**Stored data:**
____
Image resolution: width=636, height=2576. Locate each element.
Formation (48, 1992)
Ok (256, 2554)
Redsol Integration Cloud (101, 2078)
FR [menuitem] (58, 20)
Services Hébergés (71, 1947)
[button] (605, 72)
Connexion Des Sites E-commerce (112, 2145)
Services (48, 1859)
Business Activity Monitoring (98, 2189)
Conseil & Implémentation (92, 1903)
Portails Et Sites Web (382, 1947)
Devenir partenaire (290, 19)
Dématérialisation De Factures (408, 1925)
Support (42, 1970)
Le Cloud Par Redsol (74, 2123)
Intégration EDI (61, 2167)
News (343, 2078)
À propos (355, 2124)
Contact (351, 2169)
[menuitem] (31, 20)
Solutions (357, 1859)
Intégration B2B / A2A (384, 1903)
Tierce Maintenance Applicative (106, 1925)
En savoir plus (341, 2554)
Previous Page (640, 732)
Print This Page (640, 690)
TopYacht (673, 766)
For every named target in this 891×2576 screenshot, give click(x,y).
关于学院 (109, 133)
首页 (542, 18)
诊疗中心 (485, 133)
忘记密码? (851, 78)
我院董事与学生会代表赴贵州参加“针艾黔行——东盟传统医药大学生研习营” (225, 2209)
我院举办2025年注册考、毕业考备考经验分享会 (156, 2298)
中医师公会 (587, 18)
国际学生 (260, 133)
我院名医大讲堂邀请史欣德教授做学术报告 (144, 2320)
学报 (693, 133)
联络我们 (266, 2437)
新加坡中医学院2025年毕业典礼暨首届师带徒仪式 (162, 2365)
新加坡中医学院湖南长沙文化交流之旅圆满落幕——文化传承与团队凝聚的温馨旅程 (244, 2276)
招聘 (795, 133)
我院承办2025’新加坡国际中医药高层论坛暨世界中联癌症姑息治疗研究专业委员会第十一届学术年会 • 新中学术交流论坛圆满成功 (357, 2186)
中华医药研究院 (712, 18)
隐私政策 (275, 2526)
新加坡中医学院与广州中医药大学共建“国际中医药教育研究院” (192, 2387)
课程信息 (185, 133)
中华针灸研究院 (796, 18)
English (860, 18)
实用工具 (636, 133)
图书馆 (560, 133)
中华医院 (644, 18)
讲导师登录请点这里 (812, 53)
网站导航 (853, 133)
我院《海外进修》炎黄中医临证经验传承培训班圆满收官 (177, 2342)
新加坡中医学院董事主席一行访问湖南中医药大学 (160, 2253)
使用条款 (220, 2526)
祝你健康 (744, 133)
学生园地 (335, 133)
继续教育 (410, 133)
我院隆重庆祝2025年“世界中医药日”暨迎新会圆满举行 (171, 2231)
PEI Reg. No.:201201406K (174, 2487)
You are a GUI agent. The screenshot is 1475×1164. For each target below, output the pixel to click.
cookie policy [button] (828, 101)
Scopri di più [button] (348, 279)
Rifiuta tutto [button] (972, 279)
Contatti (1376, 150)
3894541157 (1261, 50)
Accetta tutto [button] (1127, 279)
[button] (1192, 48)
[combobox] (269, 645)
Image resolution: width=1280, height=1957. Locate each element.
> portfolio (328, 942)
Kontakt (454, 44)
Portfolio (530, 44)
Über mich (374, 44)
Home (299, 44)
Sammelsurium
____
**DIRECTIONS:** Beginning at the line with "Devenir partenaire (290, 19)" and ending at the line with "国际学生 (260, 133)", reproduce each line of the data above exactly, and add no other lines.

**RESULT:**
Devenir partenaire (290, 19)
Dématérialisation De Factures (408, 1925)
Support (42, 1970)
Le Cloud Par Redsol (74, 2123)
Intégration EDI (61, 2167)
News (343, 2078)
À propos (355, 2124)
Contact (351, 2169)
[menuitem] (31, 20)
Solutions (357, 1859)
Intégration B2B / A2A (384, 1903)
Tierce Maintenance Applicative (106, 1925)
En savoir plus (341, 2554)
Previous Page (640, 732)
Print This Page (640, 690)
TopYacht (673, 766)
For every named target in this 891×2576 screenshot, give click(x,y).
关于学院 (109, 133)
首页 (542, 18)
诊疗中心 (485, 133)
忘记密码? (851, 78)
我院董事与学生会代表赴贵州参加“针艾黔行——东盟传统医药大学生研习营” (225, 2209)
我院举办2025年注册考、毕业考备考经验分享会 (156, 2298)
中医师公会 (587, 18)
国际学生 (260, 133)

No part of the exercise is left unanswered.